Shantaram Budna Siddi was waiting in a garage when he received a call from Bengaluru telling him he had been made a Member of Legislative Council (MLC) by the BJP but he did not believe the news immediately.
Shantaram, a member of the African-origin Siddi tribe, had experienced this before. "Two years ago, there were WhatsApp messages that I received a doctorate from Belagavi's Rani Chenamma University but I never received the doctorate! It was a hoax", Shantaram says speaking to TNM.
But the leader who hails from a modest home in Hitlalli village in Yellapur in Uttara Kannada district soon realised that the news was true after he received a slew of calls congratulating him. He had become the first member of the African-origin Siddi tribe to be made a political representative in Karnataka.
"Siddi community members have become Gram Panchayat secretaries and even Taluk Panchayat secretaries but there were no other political representatives in our community," Shantaram says.
The Siddi community is recognised as a Scheduled Tribe in Karnataka. There are around 40,000 community members living in the forested areas of Yellapur and Haliyal in Uttara Kannada district while around 10,000 others live in neighboring areas including in Dharwad and Belagavi.
The community has lived in relative seclusion in India for over five centuries and historians say that the Siddis docked in India in the 16th century as domestic slaves of Portuguese traders from Mozambique, which was also a Portuguese colony at the time. Some suggest their arrival in India predates that.
When slavery was outlawed in Portuguese colonies in 1869, the Siddis migrated from Goa to forest areas in Karnataka, Gujarat and Maharashtra, where they are found today. Members of the community live in poverty, mostly doing coolie work for plantation owners. They also face racial discrimination on a day-to-day basis, something Shantaram says he is familiar with.
"Siddis are made fun of especially in coastal areas like Karwar and Ankola in Uttara Kannada. People refer to us as Africans and they assume we are all Christians. But that is not the case. We speak fluent Kannada and sometimes even Kundapur Kannada," says Shantaram. (Kundapur Kannada is a dialect of the Kannada language spoken in Kundapur and its surrounding areas in coastal Karnataka)
Santhan Juje Siddi (81), one of the oldest members of the community in Uttara Kannada
Shantaram was one of the first graduates from his community to pass out of Karnataka University in 1988. "Ever since then, I have been involved in social service. I have toured the state and represented my community proudly. But today, I also want to say that I will stand for other communities in Uttara Kannada like the Gawlis and Halakki Vokkaligas and not just for the Siddi community," Shantaram says. Shantaram also worked as state secretary of the Vanavasi Kalyan Prakalpa, a tribal welfare initiative of the Rashtriya Swayamsevak Sangh (RSS).

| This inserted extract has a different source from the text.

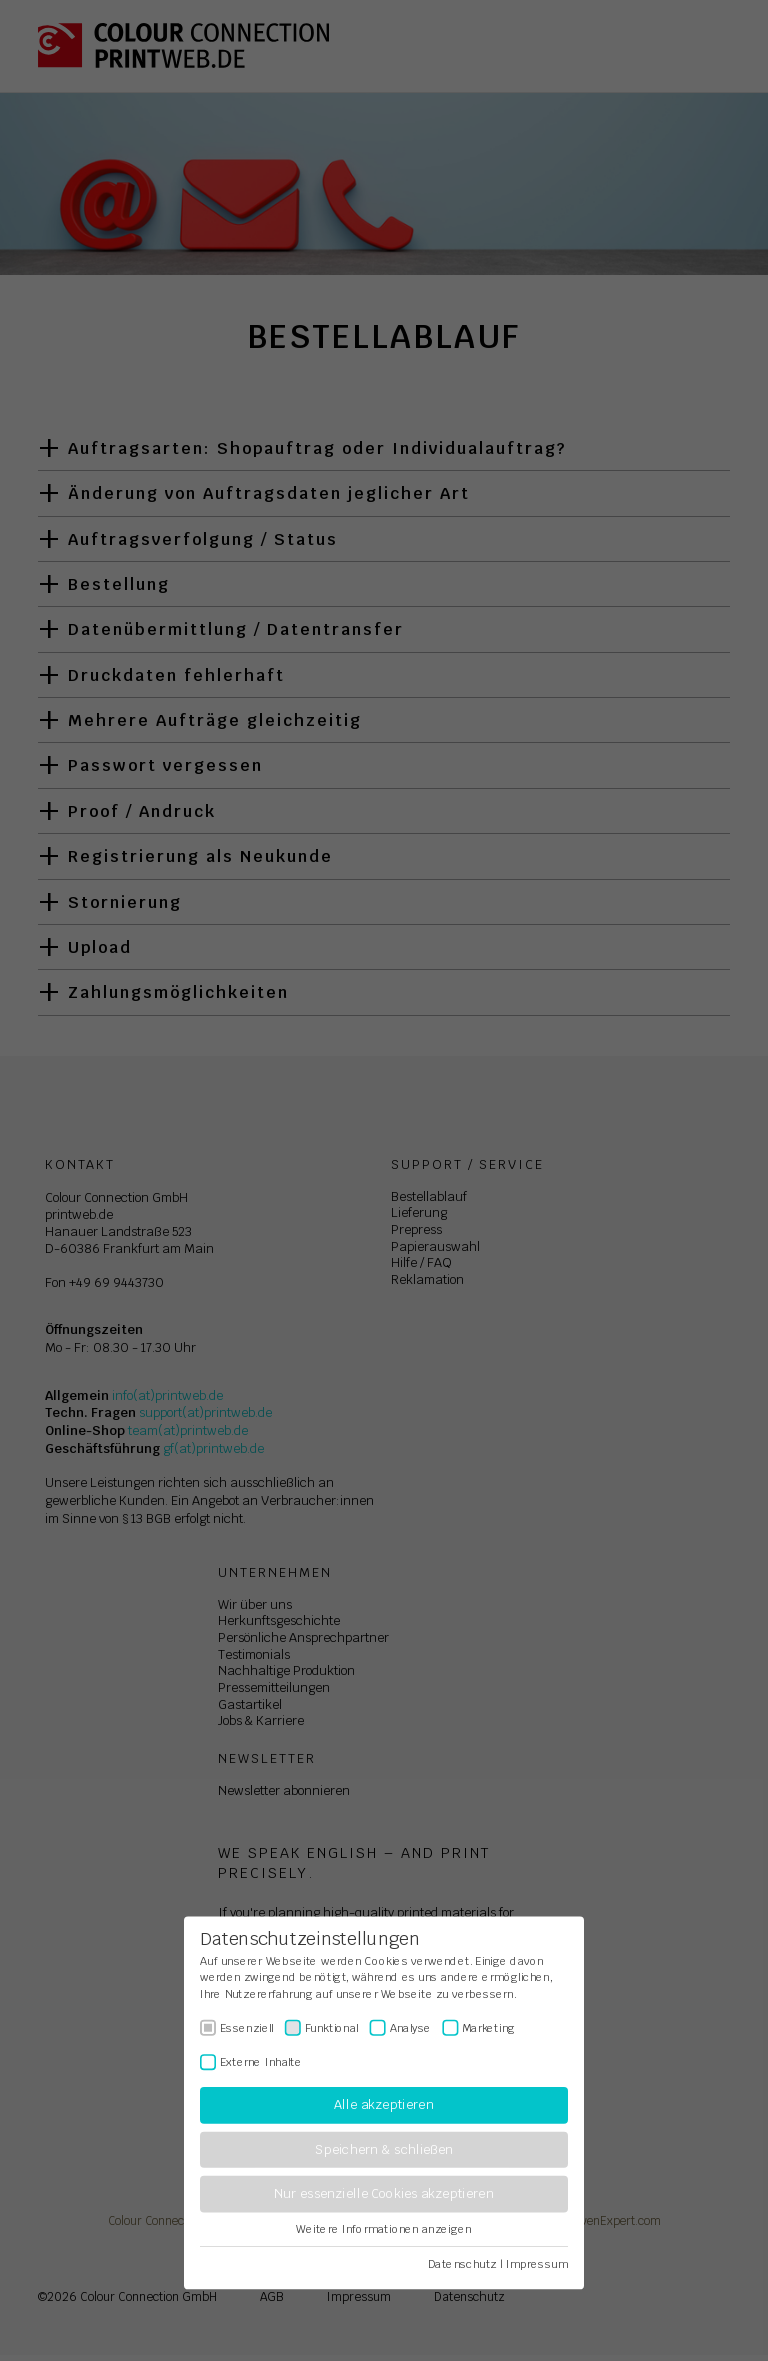 This screenshot has width=768, height=2361. What do you see at coordinates (462, 2264) in the screenshot?
I see `Datenschutz` at bounding box center [462, 2264].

He hopes to initiate changes that would help forest dwellers from existing government schemes under the Forest Rights Act (FRA). Forest dwellers are asked to produce documents dating back 75 years to qualify as an Other Traditional Forest Dweller (OTFD) and claim rightsunder FRA. "They have to prove that they primarily lived in forests for three generations and this also involves getting an old member of the community to say this person's ancestor was living in the forest 75 years ago. On top of that, they have to produce a certificate ascertaining the mental health of the 80 year old is stable," explains Shantaram.

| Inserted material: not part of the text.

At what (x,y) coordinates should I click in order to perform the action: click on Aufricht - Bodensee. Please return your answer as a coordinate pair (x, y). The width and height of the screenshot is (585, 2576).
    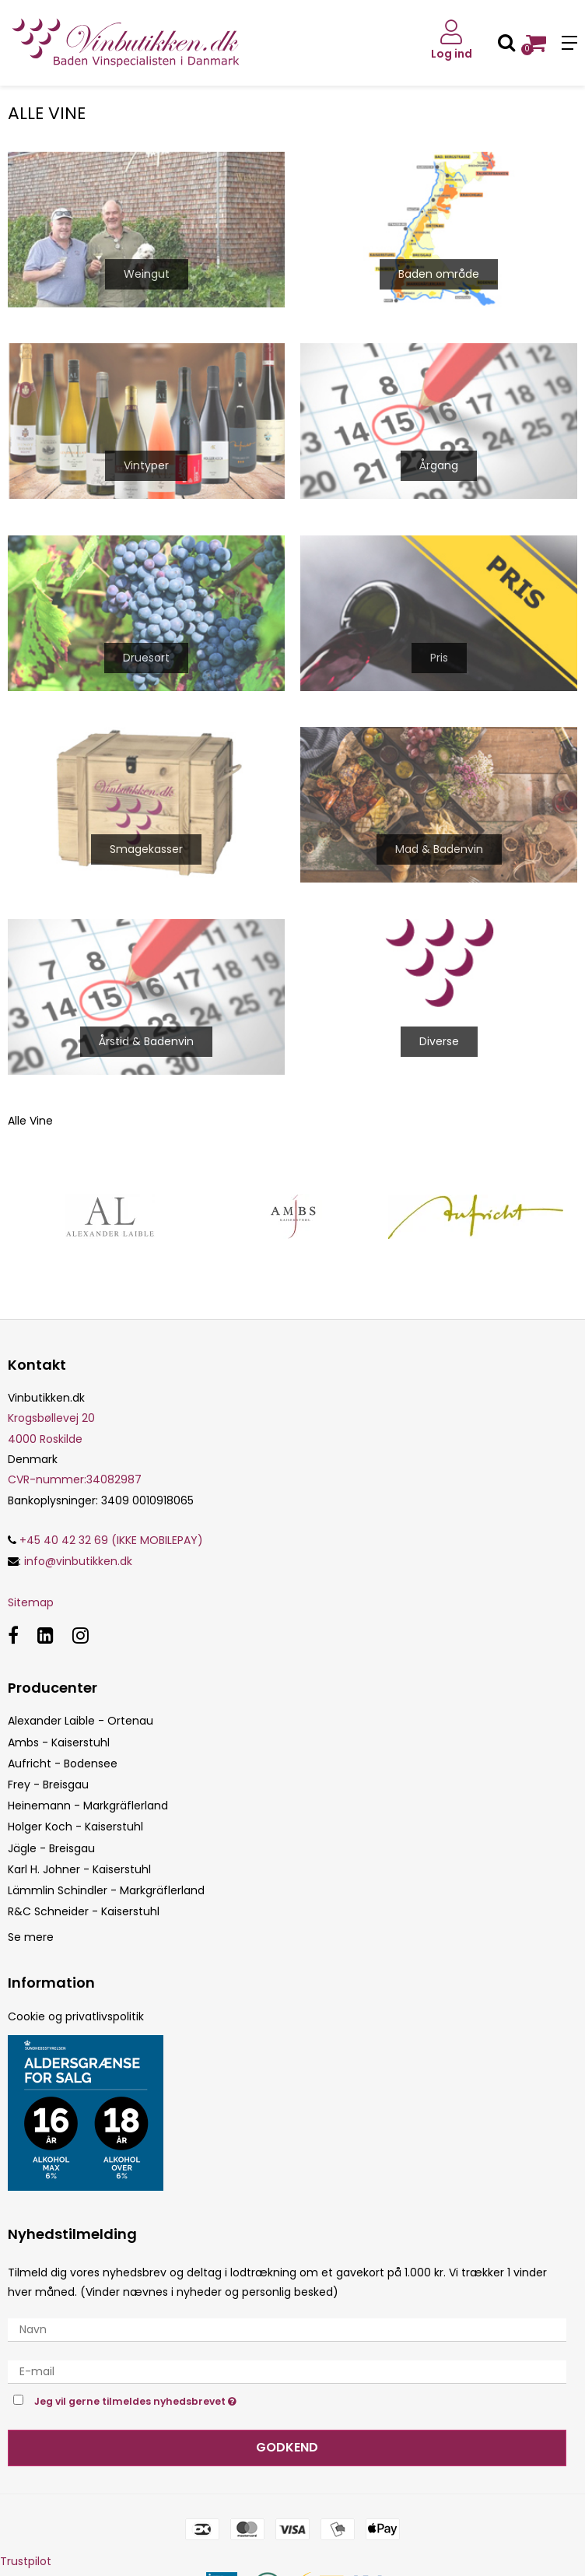
    Looking at the image, I should click on (62, 1763). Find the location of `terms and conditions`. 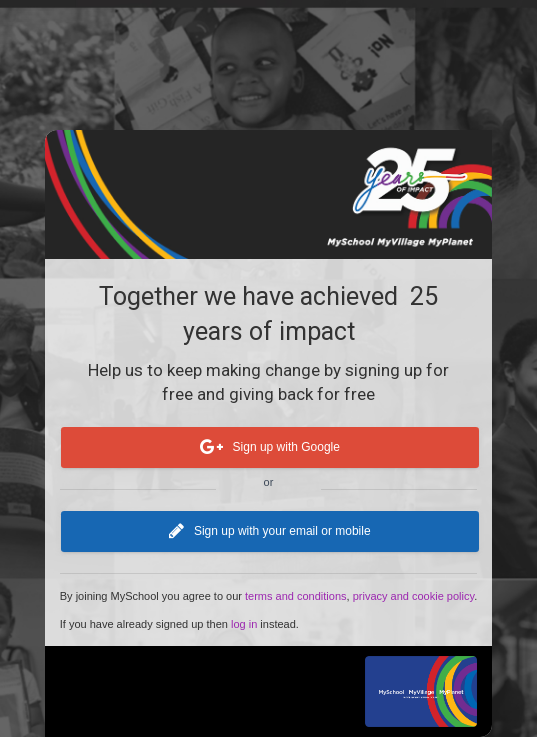

terms and conditions is located at coordinates (296, 596).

He says this process is often laborious and requires forest dwellers to search for documents dating back to India's independence. "I want to change this laborious process and I will be doing this starting with the Vidhana Parishad," he says.
Shantaram is an environmentalist who served as a member of the Western Ghats task force in 2008-09. He is also involved with the Vruksha-Laksha NGO working for afforestation and environment awareness.
Uttara Kannada district is situated in the central Western Ghats region and it is one of the eight biodiversity hotspots in India which is home to many species of plants and animals. Siddi community members live in forested areas in this region.
Siddi community members live in forested areas in Uttara Kannada district of Karnataka.
Speaking about the controversial Hubbballi-Ankola railway line, Shantaram says that the state government should adopt sustainable development models. "We need railway lines and there are not many forest areas from Hubballi to Yellapur but from Yellapur to Ankola, there are green forests which should not be disrupted. TV Ramachandra from (Indian Institute of Science) has published a report and the state government should heed his advice since he is a sound scientific voice," Shantaram says.
A study by researchers from IISc showed that forest cover in Uttara Kannada reduced from 74.19 % in 1973 to 48.04 % in 2018. If the railway project goes ahead, the forest cover is expected to reduce further by 16%.
Another project, the Sharavathi hydropower project, is also planned in this region and environmentalists have opposed it on the grounds that the project falls inside the limits of the Sharavathi Valley Lion Tailed Macaque (LTM) Sanctuary. "The Sharavathi valley has evergreen forest areas that protect biodiversity and medicinal plants and they should be preserved. The project needs to be reconsidered if it displaces forest dwellers in the region," says Shantaram.
He says he is overwhelmed and surprised that he was made an MLC but vowed to help marginalised communities gain representation through his position.